§ **WHAT THE TASK REQUIRES**: Please find the lines in the entries below that contain the word "Есть", and copy each one.

§ **DATA SHOWN**:
------------------------------------------------

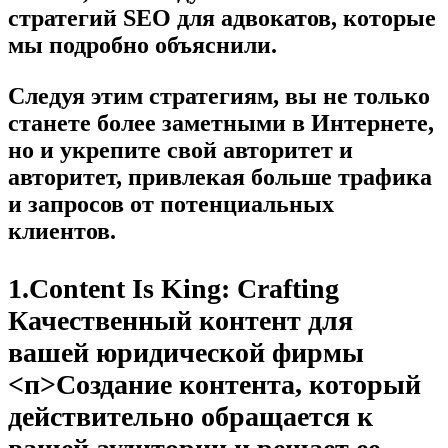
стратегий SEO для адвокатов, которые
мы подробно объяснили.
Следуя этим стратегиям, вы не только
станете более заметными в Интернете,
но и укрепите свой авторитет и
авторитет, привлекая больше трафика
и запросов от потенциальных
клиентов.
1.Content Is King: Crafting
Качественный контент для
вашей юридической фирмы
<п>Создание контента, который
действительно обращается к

------------------------------------------------

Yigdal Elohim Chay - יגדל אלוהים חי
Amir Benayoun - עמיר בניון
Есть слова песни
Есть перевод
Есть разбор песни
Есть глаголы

------------------------------------------------

§ **RESULT OF THIS EXERCISE**:
Есть слова песни
Есть перевод
Есть разбор песни
Есть глаголы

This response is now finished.